To the editor: It’s deja vu all over again. Twenty-seven years ago, Anita Hill was butchered by Republicans on the Senate Judiciary Committee, the Democrats did nothing, and then-Supreme Court nominee Judge Clarence Thomas refused to answer any questions.
Instead, Thomas called the Senate hearings a “high-tech lynching.” He has maintained this attitude all these years as he seldom speaks but hatefully continues to wreak his revenge against Democrats by voting against them in the cases that come before the Supreme Court.
Now we’re in 2018. After all the hullabaloo dies down, Judge Brett Kavanaugh will likely be confirmed to the Supreme Court by the Senate. Given what is happening right now, I will not be surprised if Kavanaugh takes this same attitude toward the Democrats. Therefore, even if the Democrats are successful in taking over either the House or Senate in the 2018 midterm election, Justice Kavanaugh’s and Thomas’ votes will probably define what this country will be like for years to come.
Not a pretty picture, I’m afraid.
Bob Murtha, Santa Maria
To the editor: Op-ed article writer Timothy Phelps may have omitted the most important lesson.
Angela Wright, like Hill a former employee of the U.S. Equal Employment Opportunity Commission, also allegedly had been sexually harassed and propositioned by Thomas while she was at the EEOC.
Though Wright’s testimony undoubtedly would have corroborated Hill’s own account, the chairman of the Senate Judiciary Committee in 1991, Sen. Joe Biden (D-Del.), conspicuously never called her to testify at Thomas’ confirmation hearing. This omission left Hill, the alleged victim, out to dry.
Biden’s inexcusable withholding of Wright’s critical testimony may be explained by Sen.
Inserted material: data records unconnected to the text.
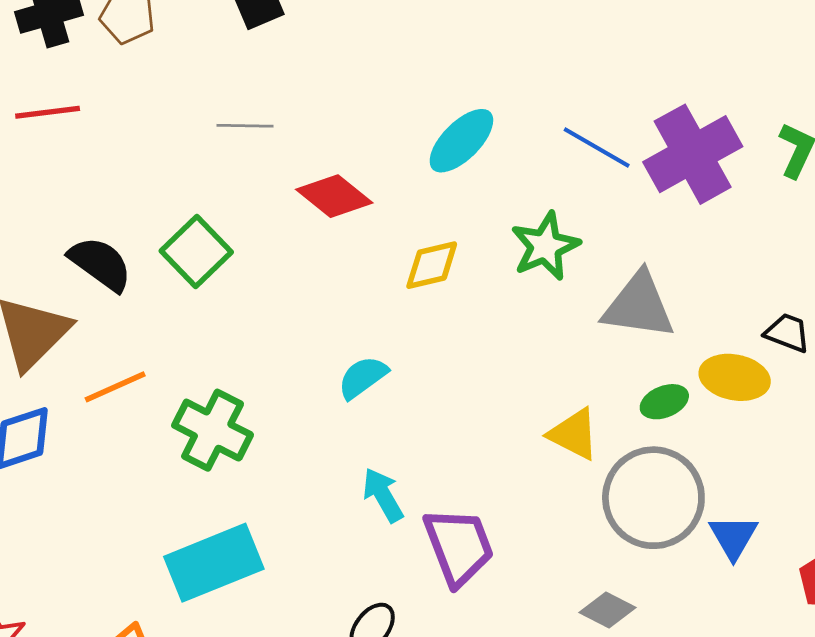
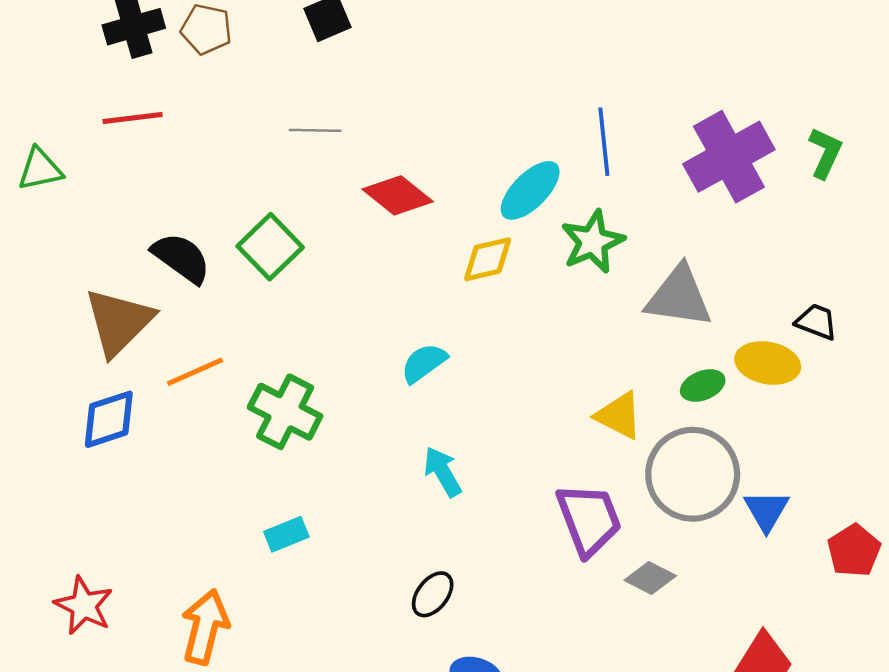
cyan ellipse: (461, 141) -> (530, 190), moved
blue line: (597, 147) -> (604, 142), moved, turned 54
purple trapezoid: (459, 546) -> (589, 519), moved
cyan rectangle: (214, 563) -> (286, 534), size x0.5

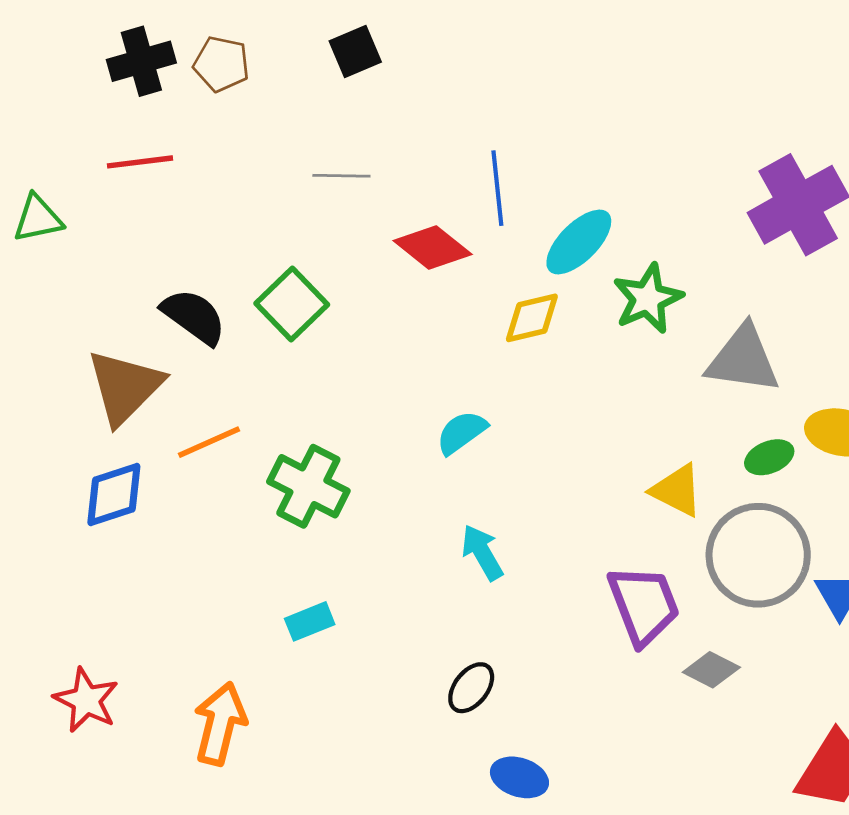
blue line: (604, 142) -> (497, 188), moved

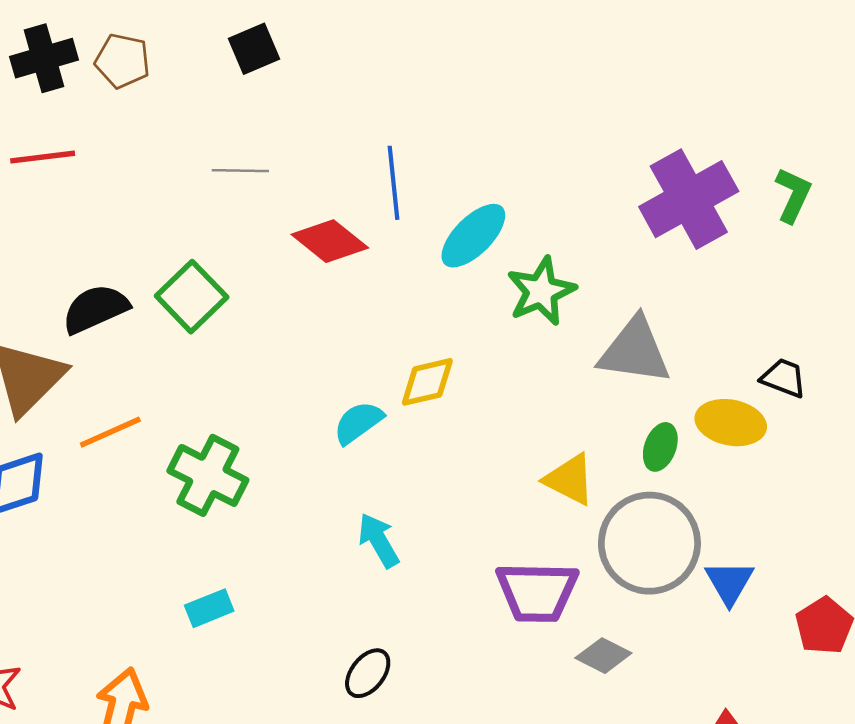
black semicircle: (194, 317) -> (95, 309), turned -60
yellow diamond: (532, 318) -> (427, 382), moved
green ellipse: (769, 457) -> (660, 447), turned -48
purple trapezoid: (644, 605) -> (537, 592), turned 112

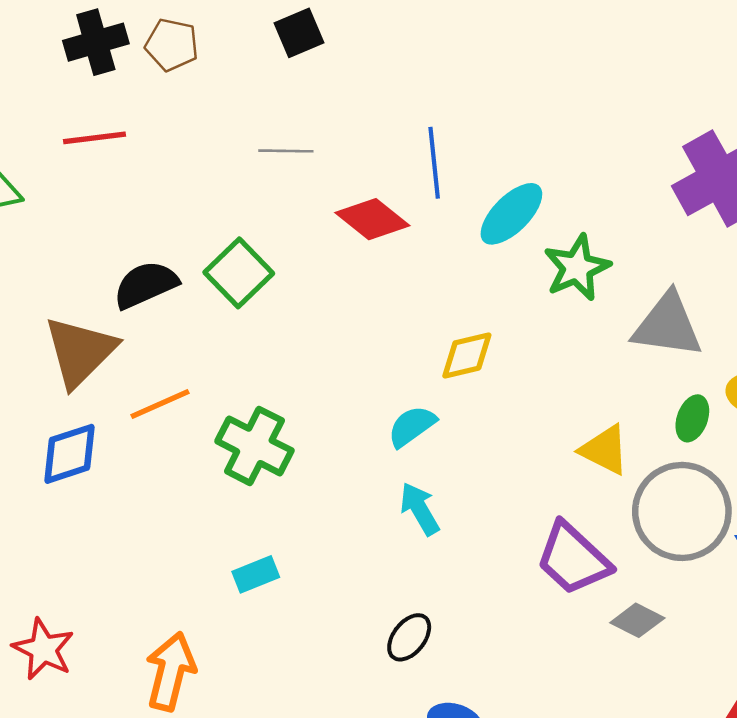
cyan semicircle: (358, 423) -> (412, 426), moved
purple trapezoid: (537, 592) -> (573, 559), turned 42

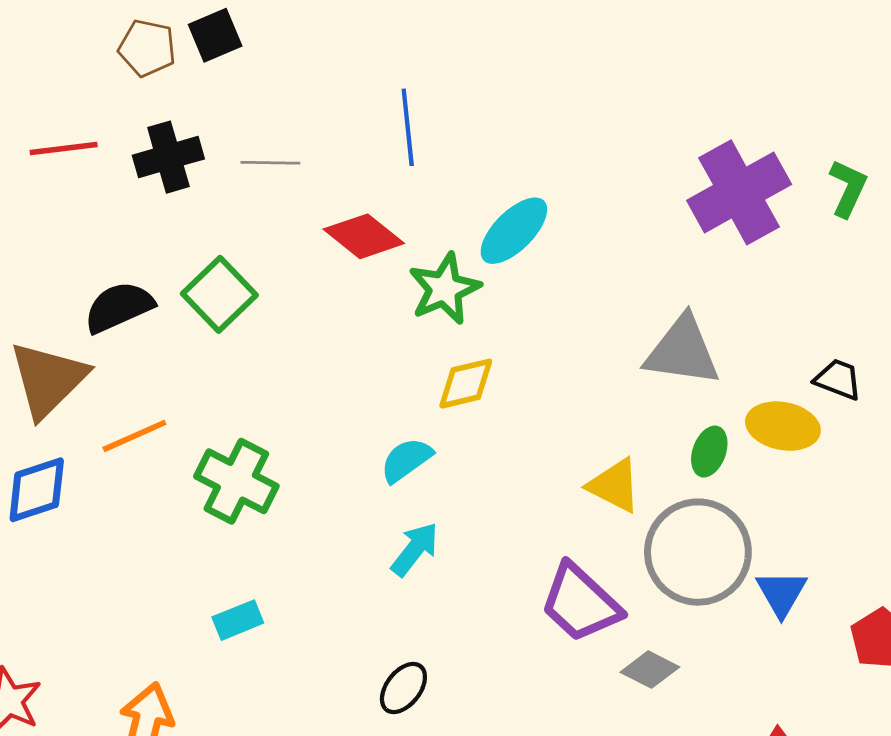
black square: (299, 33) -> (215, 35), moved
black cross: (96, 42) -> (168, 157), moved
blue line: (434, 163) -> (408, 127), moved
green star: (577, 268) -> (445, 289), moved
cyan arrow: (420, 509) -> (415, 549), turned 68

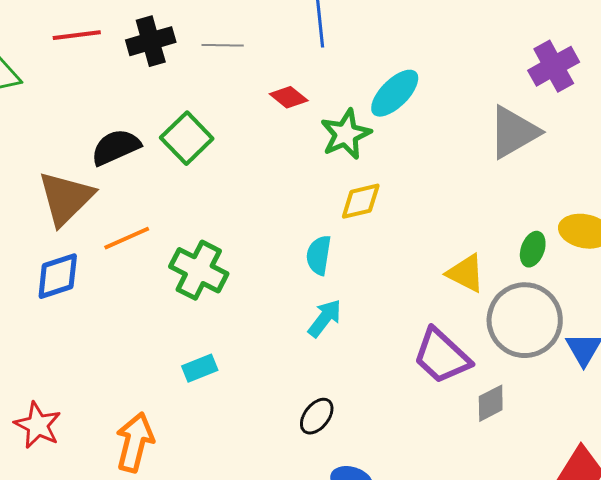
purple cross: (739, 192) -> (554, 66), size x0.7
red diamond: (364, 236) -> (289, 97), size x0.7
gray triangle: (682, 351) -> (514, 132), moved, turned -38
cyan semicircle: (406, 460) -> (319, 255), turned -45
gray diamond: (650, 670) -> (491, 403), turned -54

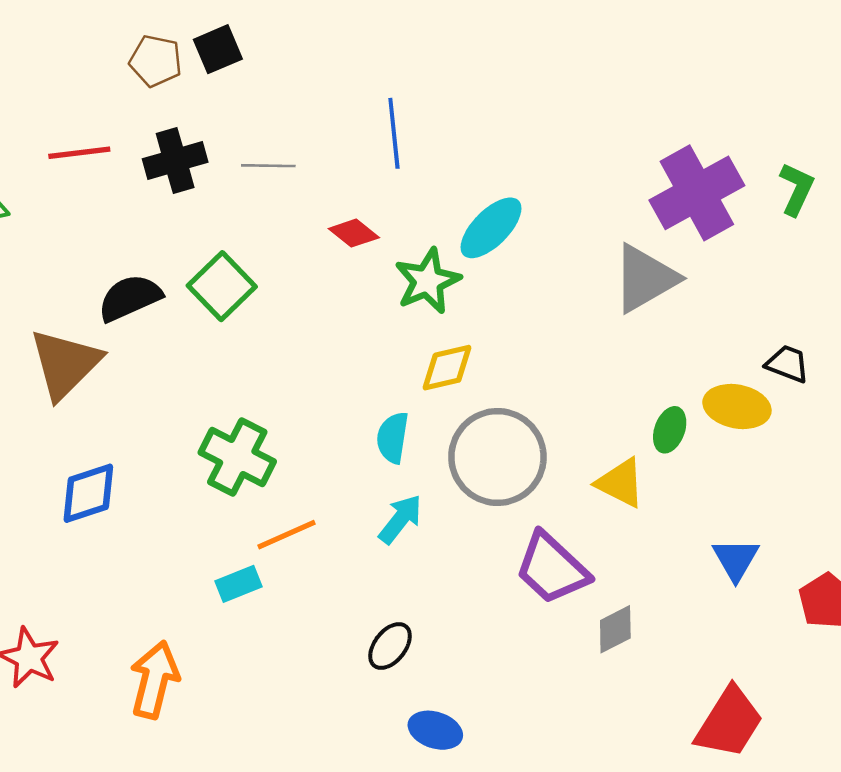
purple cross: (554, 66) -> (697, 193), size x1.4
orange line: (127, 238) -> (286, 535), moved
yellow triangle: (466, 273) -> (620, 483), moved
blue diamond: (58, 276) -> (88, 493), moved
gray circle: (525, 320) -> (497, 457), moved

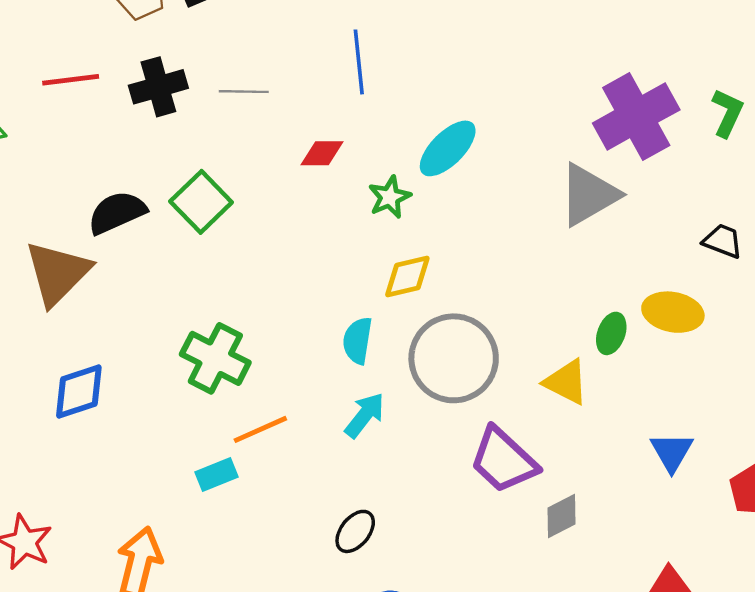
red diamond: (354, 233) -> (322, 153), turned -39
green star: (428, 281) -> (390, 197), size x0.7
black trapezoid: (787, 364) -> (723, 241), moved

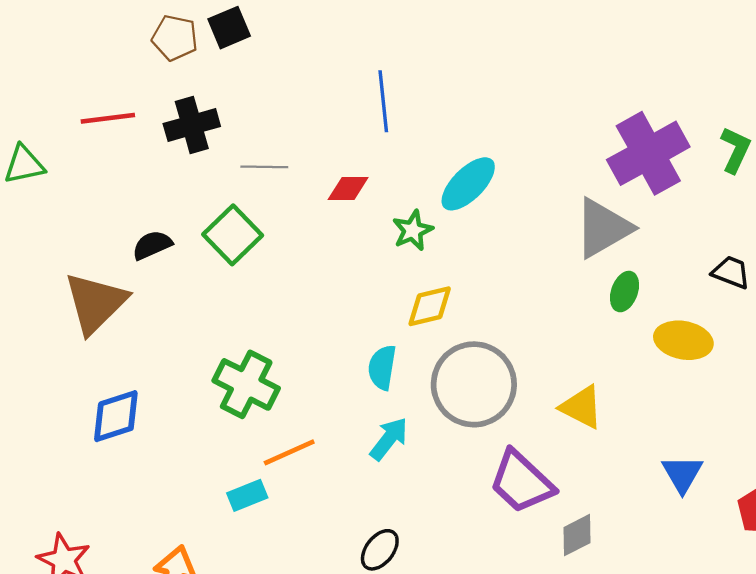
gray line: (244, 92) -> (264, 167), moved
black semicircle: (117, 212) -> (152, 245), size x0.7
green ellipse: (611, 333) -> (625, 292), moved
Howard Metzenbaum’s (D-Ohio) famous remark in reference to Thomas’ alleged conduct: “If that’s sexual harassment, half the senators on Capitol Hill could be accused.”
Mark E. Kalmansohn, Santa Monica
The writer is a former assistant U.S. attorney (criminal division) in the Central District of California.
To the editor: We should be clear about what part of Christine Blasey Ford’s possible testimony might and might not justify a “no” vote on confirming Kavanaugh.
Are we offended that a teenage boy may have groped a teenage girl without her consent? Perhaps so, but teenage boys are stupid. That doesn’t make the alleged conduct right, but it does make it unsurprising.
In contrast, Justice Thomas was an adult when he is alleged to have harassed Hill; it’s also possible that he lied about his conduct to the Senate.
Vote against Kavanaugh because he might have lied about his teenage years to the Senate. Vote against him because he is a political operative. Vote against him because he has a weird and scary legal philosophy that will take the court down a dark path.
Don’t vote against him based on his alleged misdeeds as a teenager unless that standard can be applied to all men seeking positions of authority.
Judi Bloom, Manhattan Beach
To the editor: It’s interesting to see the GOP showing some spine in pushing forward on the Kavanaugh nomination. I doubt most people really care what Kavanaugh may have been doing as a drunken teenager. What counts is his subsequent apparently unblemished behavior.
And who are the Democrats to be lecturing anybody on sexual morality? After the Kennedys and Bill Clinton, they have absolutely nothing relevant to say on that subject, unless to further enlighten us with their in-your-face hypocrisy.
As for the “courage” of Kavanaugh’s accuser, what about Paula Jones, Juanita Broaddrick and Linda Tripp? Why didn’t the Democrats stand up for their courage?